Masrizal (1998) menyimpulkan bahwa Goverment Budget mempunyai peranan cukup penting dalam program pembangunan teutama untuk mencapai stabilitas ekonomi dan mendorong pertumbuhan ekonomi suatu negara, karena sekarang ini anggaran (budget) tidak hanya sebagai alat informasi bagi masyarakat, namun sekaligus merupakan alat kontrol dan akuntabilitas. Penerapan sistem anggaran tradisional di negara-negara sedang berkembang sudah tidak mampu lagi mengantisipasi kegiatan-kegiatan pemerintah yang semakin kompleks dan struktur organisasi yang semakin modern. Dengan membahas tiga model sistem anggaran yang sangat populer yaitu traditional bugeting, programming budgeting dan zero base budgeting system untuk melaksanakan program pembangunan serta merangsang pertumbuhan ekonomi di negara-negara sedang berkembang maka alternatif yang dipilih adalah planning, programming and budgeting system dan zero base budgeting system.


Pitarakis dan Tridimas (1999) melakukan penelitian berdasarkan data pengeluaran konsumsi pemerintahan umum di United Kingdom (UK) selama tiga puluh tahun, yaitu periode 1963–1993 yang menyatakan bahwa pengeluaran total pemerintah selama periode tersebut ada lima hal yaitu pertahanan, kesehatan, pengeluaran pemerintah pusat lainnya (administrasi hukum dan tata tertib), pendidikan dan pengeluaran lainnya. Dalam penelitian ini standar permintaan konsumen yang berbeda-beda sangat kurang diberitakan dalam tatanan ini, karena kekuasaan pemerintah lokal hanya terbatas dalam meningkatkan pendapatan dan pembelanjaannya, sedangkan keputusan mengenai alokasi  pengeluaran publik dilakukan oleh pemerintah dan dalam pembuatan keputusan fiskal di United Kingdom terkonsentrasi pada kekuasaan pemerintah pusat.
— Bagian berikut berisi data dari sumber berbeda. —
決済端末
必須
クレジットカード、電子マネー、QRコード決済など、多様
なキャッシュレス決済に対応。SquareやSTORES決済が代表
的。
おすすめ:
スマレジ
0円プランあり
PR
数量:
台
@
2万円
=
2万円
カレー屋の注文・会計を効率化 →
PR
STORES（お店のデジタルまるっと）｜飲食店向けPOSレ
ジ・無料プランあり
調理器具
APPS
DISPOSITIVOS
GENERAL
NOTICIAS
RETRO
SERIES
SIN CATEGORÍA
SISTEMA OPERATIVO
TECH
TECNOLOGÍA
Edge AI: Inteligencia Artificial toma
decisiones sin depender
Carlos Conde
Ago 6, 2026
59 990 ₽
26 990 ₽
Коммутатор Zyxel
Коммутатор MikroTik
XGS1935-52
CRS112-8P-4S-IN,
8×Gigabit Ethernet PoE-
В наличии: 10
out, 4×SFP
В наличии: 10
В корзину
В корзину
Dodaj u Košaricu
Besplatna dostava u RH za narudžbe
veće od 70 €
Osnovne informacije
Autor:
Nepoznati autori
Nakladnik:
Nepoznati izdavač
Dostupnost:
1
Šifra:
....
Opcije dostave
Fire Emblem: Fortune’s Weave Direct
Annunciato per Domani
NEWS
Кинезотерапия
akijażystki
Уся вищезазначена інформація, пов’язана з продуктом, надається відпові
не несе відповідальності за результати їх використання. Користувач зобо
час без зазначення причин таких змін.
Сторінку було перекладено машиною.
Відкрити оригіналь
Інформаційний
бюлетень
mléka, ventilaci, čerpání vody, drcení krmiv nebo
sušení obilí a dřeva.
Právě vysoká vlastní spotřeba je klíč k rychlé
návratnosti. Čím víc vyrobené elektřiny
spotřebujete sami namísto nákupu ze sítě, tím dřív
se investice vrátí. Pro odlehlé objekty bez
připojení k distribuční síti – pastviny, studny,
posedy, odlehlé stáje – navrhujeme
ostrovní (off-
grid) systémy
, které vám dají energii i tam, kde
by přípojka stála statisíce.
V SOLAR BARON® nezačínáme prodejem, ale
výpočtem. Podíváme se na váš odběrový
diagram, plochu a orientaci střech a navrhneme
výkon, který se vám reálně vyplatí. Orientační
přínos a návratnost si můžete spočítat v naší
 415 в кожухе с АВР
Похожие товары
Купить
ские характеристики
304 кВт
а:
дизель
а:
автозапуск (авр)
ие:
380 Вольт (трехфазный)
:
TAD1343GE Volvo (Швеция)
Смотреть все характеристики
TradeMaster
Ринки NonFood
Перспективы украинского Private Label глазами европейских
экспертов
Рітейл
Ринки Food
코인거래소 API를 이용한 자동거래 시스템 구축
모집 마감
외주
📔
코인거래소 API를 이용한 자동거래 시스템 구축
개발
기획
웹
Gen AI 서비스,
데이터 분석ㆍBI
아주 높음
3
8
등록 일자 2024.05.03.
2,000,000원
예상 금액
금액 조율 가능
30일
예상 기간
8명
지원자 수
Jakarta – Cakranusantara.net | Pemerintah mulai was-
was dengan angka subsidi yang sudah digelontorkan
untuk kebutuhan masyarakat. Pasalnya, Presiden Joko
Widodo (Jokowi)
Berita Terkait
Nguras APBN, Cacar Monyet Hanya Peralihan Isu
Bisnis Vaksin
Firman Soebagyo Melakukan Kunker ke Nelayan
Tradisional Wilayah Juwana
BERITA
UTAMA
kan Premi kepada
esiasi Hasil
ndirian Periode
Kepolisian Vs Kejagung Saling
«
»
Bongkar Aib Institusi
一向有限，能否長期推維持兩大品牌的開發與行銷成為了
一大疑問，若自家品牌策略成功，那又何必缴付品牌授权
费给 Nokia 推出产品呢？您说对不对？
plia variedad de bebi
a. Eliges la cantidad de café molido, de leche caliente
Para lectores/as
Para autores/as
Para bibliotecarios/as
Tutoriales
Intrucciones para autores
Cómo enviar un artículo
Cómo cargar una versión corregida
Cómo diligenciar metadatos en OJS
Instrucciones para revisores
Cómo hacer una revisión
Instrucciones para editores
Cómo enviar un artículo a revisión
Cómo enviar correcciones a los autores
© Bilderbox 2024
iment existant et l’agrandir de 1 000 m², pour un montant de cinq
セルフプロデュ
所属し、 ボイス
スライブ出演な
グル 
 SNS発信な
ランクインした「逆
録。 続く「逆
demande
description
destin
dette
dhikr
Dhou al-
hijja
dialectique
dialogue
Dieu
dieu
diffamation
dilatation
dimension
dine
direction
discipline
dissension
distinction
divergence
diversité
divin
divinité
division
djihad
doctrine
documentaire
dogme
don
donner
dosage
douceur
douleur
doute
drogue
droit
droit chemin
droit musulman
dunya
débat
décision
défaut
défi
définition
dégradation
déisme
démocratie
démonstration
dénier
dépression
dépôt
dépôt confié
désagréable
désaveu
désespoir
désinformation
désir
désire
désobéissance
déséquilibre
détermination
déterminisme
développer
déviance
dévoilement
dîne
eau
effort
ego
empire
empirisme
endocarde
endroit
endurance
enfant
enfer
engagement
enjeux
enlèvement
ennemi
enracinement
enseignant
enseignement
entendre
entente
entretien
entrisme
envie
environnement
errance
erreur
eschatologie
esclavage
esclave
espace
Mardiasmo (2001) melakukan studi tentang masalah utama yang timbul dalam proses perencanaan dan persiapan anggaran pemerintah kabupaten/kota di Indonesia, yaitu ketergantungan keuangan terhadap pemerintah propinsi dan pusat, dan pembatasan keuangan pemerintah pusat kepada pemerintah daerah. Studi kasus pada enam kabupaten/kota dengan periode amatan 1991/1992 sampai dengan 1995/1996 yang meneliti budgetary slack dan pendekatan anggaran serta waktu pemberian bantuan menyimpulkan dua hal, pertama, ketergantungan keuangan pemerintah daerah kabupaten/kota terhadap pemerintah propinsi dan pusat mendorong terjadinya kesenjangan anggaran, kedua, pendekatan bottom up cenderung menjadi sebuah formalitas belaka karena pemerintah kabupaten/kota dianggap tidak memiliki perencanaan strategik dan prioritas yang jelas.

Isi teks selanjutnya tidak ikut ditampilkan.